Hi. I have an employee that was hired on 4-1-2003.
I use =DATEDIF(E64,TODAY(),"y") to determin that he has worked 6 yrs. When
he reaches his anniversay date, his vacation time will go from 80 hrs to 120
hrs. I use VLookup to determine the vacation time. This all works okay.

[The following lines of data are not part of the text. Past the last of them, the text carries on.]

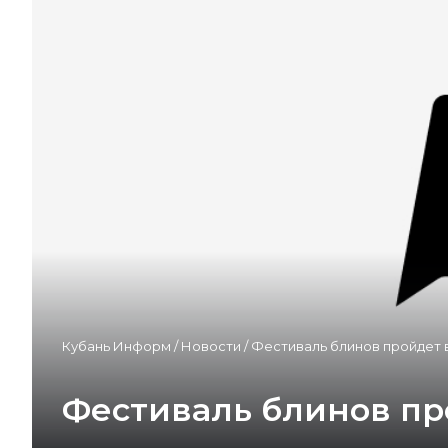
Кубань Информ
/
Новости
/
Фестиваль блинов пройдет 
Фестиваль блинов пр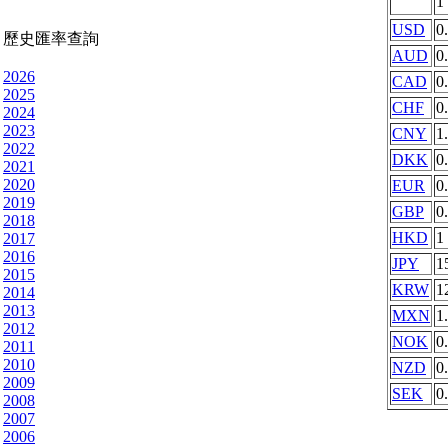
1
USD
0
歷史匯率查詢
AUD
0
2026
CAD
0
2025
CHF
0
2024
2023
CNY
1
2022
DKK
0
2021
2020
EUR
0
2019
GBP
0
2018
HKD
1
2017
2016
JPY
1
2015
KRW
1
2014
2013
MXN
1
2012
NOK
0
2011
2010
NZD
0
2009
SEK
0
2008
2007
2006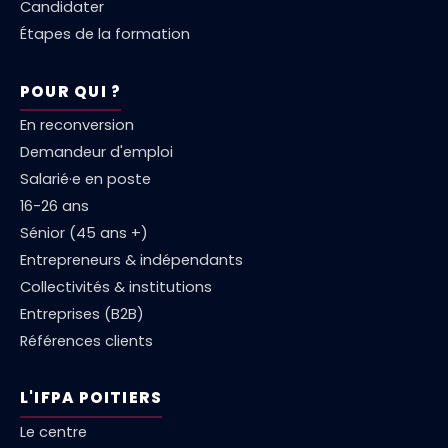
Candidater
Étapes de la formation
POUR QUI ?
En reconversion
Demandeur d'emploi
Salarié·e en poste
16-26 ans
Sénior (45 ans +)
Entrepreneurs & indépendants
Collectivités & institutions
Entreprises (B2B)
Références clients
L'IFPA POITIERS
Le centre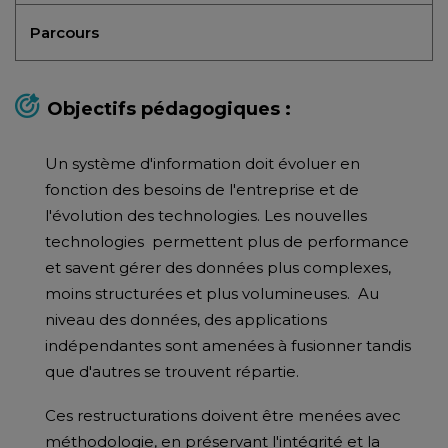
Parcours
Objectifs pédagogiques :
Un système d'information doit évoluer en
fonction des besoins de l'entreprise et de
l'évolution des technologies. Les nouvelles
technologies permettent plus de performance
et savent gérer des données plus complexes,
moins structurées et plus volumineuses. Au
niveau des données, des applications
indépendantes sont amenées à fusionner tandis
que d'autres se trouvent répartie.
Ces restructurations doivent être menées avec
méthodologie, en préservant l'intégrité et la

The problem is that on January 1, my business posts a list of vacation
allowances for the year. The list shows how much vacation time the employee
gets, regardless of when the anniversay date is. So my above employee will
show that he has 120 hrs of vacation time on January 1. This is only a
problem when the employee is in a year where vacation time changes from one
level to the next.
Vacation time changes when the employee goes from year 6 to 7, year 13 to
14, year 19 to 20 and year 24 to 25. Can anyone help make this work during
those years?

Thanks for any help.
 
B

Bob Phillips

Use a formula like this

=80+IF(DATEDIF(A1,TODAY(),"y")<6,0,IF(DATEDIF(A1,TODAY(),"y")=6,ROUND(40*(DATE(YEAR(Hiredate)+1,0,0)-Hiredate)/(DATE(YEAR(Hiredate)+1,0,0)-DATE(YEAR(Hiredate),0,0)),0),40))

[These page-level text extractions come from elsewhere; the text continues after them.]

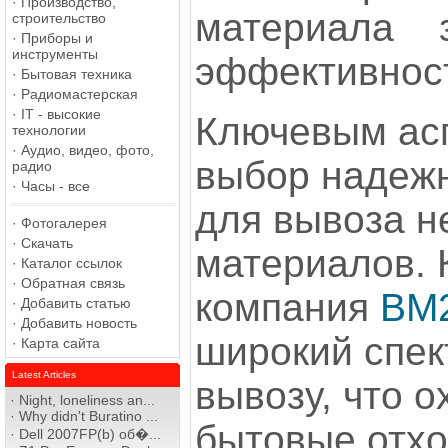
·
Производство,
материала 
строительство
·
Приборы и
инструменты
эффективност
·
Бытовая техника
·
Радиомастерская
·
IT - высокие
Ключевым асп
технологии
·
Аудио, видео, фото,
выбор надежн
радио
·
Часы - все
для вывоза 
·
Фотогалерея
·
Скачать
материалов. 
·
Каталог ссылок
·
Обратная связь
компания
ВМ
·
Добавить статью
·
Добавить новость
широкий спек
·
Карта сайта
Latest Articles
вывозу, что о
·
Night, loneliness an...
·
Why didn't Buratino ...
бытовые отхо
·
Dell 2007FP(b) об�...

This caters for yesr 6, just add additional IFs for years 13, 19 and 24

Might be a good idea to put these formula

=DATEDIF(A1,TODAY(),"y")

=DATE(YEAR(Hiredate)+1,0,0)

=DATE(YEAR(Hiredate),0,0)

and refernce those cells in the formula, it will be more readable.


HTH

Bob
 
B

Bernard Liengme

As I read you question, you need to know how many year employer will have
worked not on 1 Jan but on 31 Dec
So it I will reach my 7th anniversary in mid-June then on Jan 1 the posted
notice should say I get 120 hours.
How about changing your formula to
=DATEDIF(E65,DATE(YEAR(TODAY()),12,31),"y")
The result will mean: by the end of this year employer will have been here X
years.
best wishes
 
R

RM270

Could you explain this to me Bob? I don't quite understand it. The 80 and 40
confuse me.

Thanks
 
R

RM270

Thank you Bernard. It works perfectly.

Bernard Liengme said:
As I read you question, you need to know how many year employer will have
worked not on 1 Jan but on 31 Dec
So it I will reach my 7th anniversary in mid-June then on Jan 1 the posted
notice should say I get 120 hours.
How about changing your formula to
=DATEDIF(E65,DATE(YEAR(TODAY()),12,31),"y")
The result will mean: by the end of this year employer will have been here X
years.
best wishes
--
Bernard Liengme
Microsoft Excel MVP
http://people.stfx.ca/bliengme



.
 
B

Bob Phillips

I read the problem differently than Bernard, I apportioned the extra 40
hours on the anniversary year so that they got that portion relating to how
far into the 7th year their anniversary occurred.